I have a few 12" steel leaders. Should I use them?


----------



## Justin618 (Aug 18, 2013)

SteveCal said:


> Nice fish. I'd like to bring a couple those and some Pompano home.
> 
> I'm planning on spending Monday afternoon and evening at Ft. Pickens and general area Surf-n-bay fishing.
> What size hook should I use to target Big Reds? I have only 15#, 17# and 20# mono line. Will that work?
> I have a few 12" steel leaders. Should I use them?
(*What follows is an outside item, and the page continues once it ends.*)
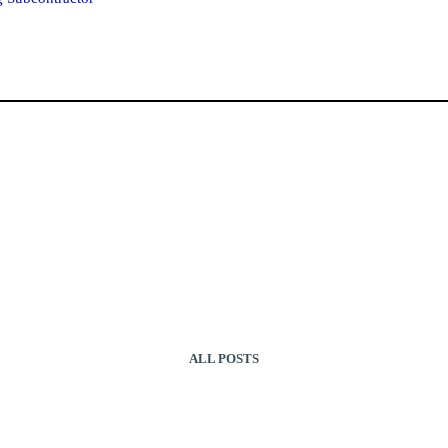
ALL POSTS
20# will be fine. Believe it or not I've caught all my bulls on a 16/0 mustad I use for sharks. I've never targeted reds, they just seem to hit my smaller shark baits


----------



## bigspoon17 (May 31, 2011)

SteveCal said:


> Nice fish. I'd like to bring a couple those and some Pompano home.
> 
> I'm planning on spending Monday afternoon and evening at Ft. Pickens and general area Surf-n-bay fishing.
> What size hook should I use to target Big Reds? I have only 15#, 17# and 20# mono line. Will that work?
> I have a few 12" steel leaders. Should I use them?


We used 4/0 Owner circle hooks on those two reds and hooked a half a menhaden through the eyes. Fished with both tails and heads, and the heads were the only thing that produced.
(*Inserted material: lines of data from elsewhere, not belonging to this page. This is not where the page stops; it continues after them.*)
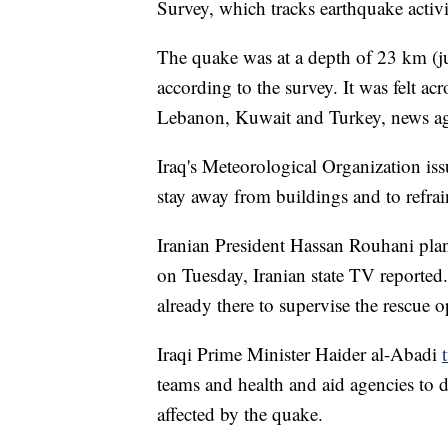
Survey, which tracks earthquake activ
The quake was at a depth of 23 km (ju
according to the survey. It was
felt ac
Lebanon, Kuwait and Turkey, news age
Iraq's Meteorological Organization iss
stay away from buildings and to refrai
Iranian President Hassan Rouhani pla
on Tuesday, Iranian state TV reported.
already there to supervise the rescue op
Iraqi Prime Minister Haider al-Abadi
teams and health and aid agencies to do
affected by the quake.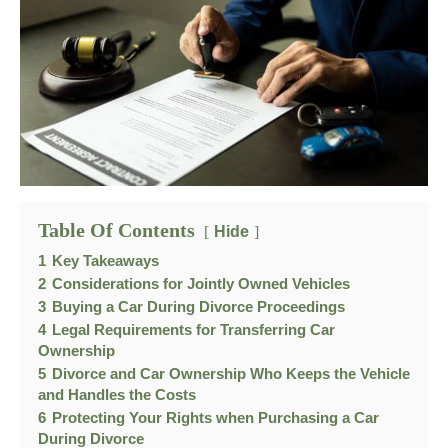
Table Of Contents
Hide
1
Key Takeaways
2
Considerations for Jointly Owned Vehicles
3
Buying a Car During Divorce Proceedings
4
Legal Requirements for Transferring Car
Ownership
5
Divorce and Car Ownership Who Keeps the Vehicle
and Handles the Costs
6
Protecting Your Rights when Purchasing a Car
During Divorce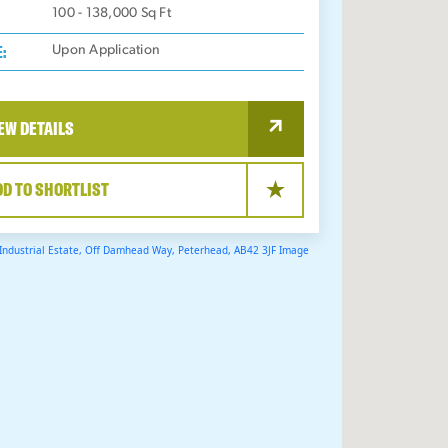
100 - 138,000
Sq Ft
E:
Upon Application
EW DETAILS
DD TO SHORTLIST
That line weight will be fine, although I'd probably go with 17# or above. I like to get them in as quickly as possible so I can get them in, take a quick pic, and get them back in the water before I stress them out too much. In fact, we caught both of those on a Penn GT320 with 30# mono. Way overkill, but allows us to horse them in quickly and get em back in the water. 

I'm not sure if you know the regs on reds, but just in case you dont: you can't keep a red that big in Florida. You can only keep them in the 18-27" slot range. If I recall correctly, Alabama allows you to keep one over slot...but double check that before you keep any!


----------



## KingCrab (Apr 29, 2012)

bigspoon17 said:


> We used 4/0 Owner circle hooks on those two reds and hooked a half a menhaden through the eyes. Fished with both tails and heads, and the heads were the only thing that produced.
> 
> That line weight will be fine, although I'd probably go with 17# or above. I like to get them in as quickly as possible so I can get them in, take a quick pic, and get them back in the water before I stress them out too much. In fact, we caught both of those on a Penn GT320 with 30# mono. Way overkill, but allows us to horse them in quickly and get em back in the water.
> 
> I'm not sure if you know the regs on reds, but just in case you dont: you can't keep a red that big in Florida. You can only keep them in the 18-27" slot range. If I recall correctly, Alabama allows you to keep one over slot...but double check that before you keep any!


hey Brotha !!! if use can get a sharp female to pose your fish,, U win ! :notworthy: next time have here move it some. Lol !!!


----------



## SteveCal (Jun 21, 2014)

bigspoon17 said:


> We used 4/0 Owner circle hooks on those two reds and hooked a half a menhaden through the eyes. Fished with both tails and heads, and the heads were the only thing that produced.
> 
> That line weight will be fine, although I'd probably go with 17# or above. I like to get them in as quickly as possible so I can get them in, take a quick pic, and get them back in the water before I stress them out too much. In fact, we caught both of those on a Penn GT320 with 30# mono. Way overkill, but allows us to horse them in quickly and get em back in the water.
> 
> I'm not sure if you know the regs on reds, but just in case you dont: you can't keep a red that big in Florida. You can only keep them in the 18-27" slot range. If I recall correctly, Alabama allows you to keep one over slot...but double check that before you keep any!


Thank you for the information. Hoping for a couple slot size and the Pompano tomorrow.


----------



## bigspoon17 (May 31, 2011)

Good luck!


----------